BBC on the hunt for ‘The Voice’.

Is the BBC looking for 'The Voice' that will save the UK at Eurovision?

‘The Voice’ will be coming to BBC One in the UK adaptation of the Dutch reality singing competition ‘The Voice Of Holland’. America’s own version boasts Christina Aguilera, Maroon 5 frontman Adam Levine, Cee Lo Green and Blake Shelton as its judges. The format has proved to be extremely successful on both sides of the Atlantic, which no doubt enticed the BBC to pick it up as a direct rival to ITV’s ‘The X Factor’.

Basically, the premise of the show is that contestants are judged purely on music/vocal talent. The judges, who are popular recording artists themselves, will select contestants through a series of ‘blind auditions’ where they don’t see who’s singing. If they like what they hear, they will invite them to join their team to contend for victory.

So what does this mean for British aspirations for the Eurovision Song Contest? Now that the BBC has it’s own version of ‘Idol’ and ‘The X Factor’, they will have a ready-made music superstar to put forward as the United Kingdom’s representative. Or they could hand-pick a contestant from the bevy of talent like Italy did at San Remo this year. Eitherway, the BBC would be remiss to find some way to link these two events together as it would be a great way of finally sending some real talent to the Eurovision.

With rumours circulating that Shayne Ward is to present with Robbie Williams, Cheryl Cole, Danni Minouge and Adele all tipped to sit at the judges panel, the BBC is appearing to pull out all the stops. Here’s hoping they do, as I personally find the format of ‘The Voice’ far more enjoyable and creditable as it actually encourages and mentors genuine talent, as opposed to the brutal, catty and shamelessly capitalist farce that is ‘The X Factor’. It’s no secret that ‘X’ actually means ‘$’. As in who can make the most money for Simon Cowell in that partcular year before being tossed aside to make way for the next cash cow. Not that note, perhaps they ought to rename ‘Idol’ as ‘Cash Cow’. Seems more fitting. (OK, so clearly I’m not a big fan of either shows).
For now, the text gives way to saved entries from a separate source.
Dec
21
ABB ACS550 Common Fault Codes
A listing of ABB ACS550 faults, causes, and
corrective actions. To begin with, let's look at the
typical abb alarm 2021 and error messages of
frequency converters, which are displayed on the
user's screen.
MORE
But more than all that, I really hope the BBC take this golden opportunity to find ‘The Voice’ and Song to fly the British flag at Eurovision. It seems like a win-win, fool proof plan. Ooooh, or they could have a separate show shortly after called ‘The Song’ (or something) and have the winner of ‘The Voice’ sing a bunch of songs for Eurovision? The possibilities are endless!
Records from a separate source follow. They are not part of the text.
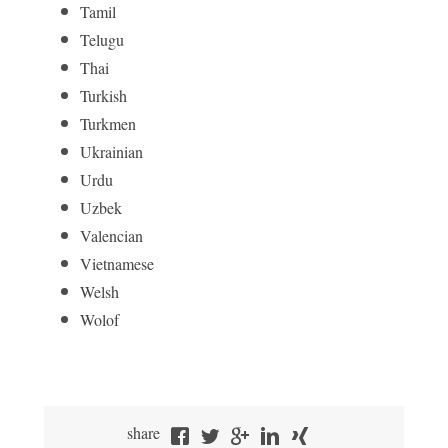
Tamil
Telugu
Thai
Turkish
Turkmen
Ukrainian
Urdu
Uzbek
Valencian
Vietnamese
Welsh
Wolof
share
Irish hopes have been ignited.

It would appear that RTÉ has devised a new and interesting selection method for the 2011 Eurovision Song Contest. The broadcaster has selected five music industry professionals who will then develop and mentor a song entry each. These songs will then be performed live on a Eurosong special on the Late Late Show with the winner being selected by a mix of public televote and regional juries, who will then go on to represent Ireland in Düsseldorf. The mentors have been listed below:

Caroline Downey-Desmond – Director MCD & Event Producer
Ronan Hardiman – Composer (Lord of the Dance)
David Hayes – Musical Director & Arranger (Tommy Fleming & Riverdance)
Willie Kavanagh – Chairman, EMI Music Ireland
Liam Lawton – Composer & Performer

Overall, I’m quite impressed. Both with the selection method and the list of mentors. No doubt they will create some interesting acts. I’m particularly intrigued as to what Ronan Hardiman, David Hayes and Willie Kavanagh will come up with. Lord of the Dance, Riverdance and EMI Music are some of the prolific forces in the Irish music scene so I think we will be in for a real treat.

Has RTÉ finally come to their senses and give Ireland a fighting chance at Eurovision all these years? It’s too early to tell, but at the moment, it looks promising. Really promising.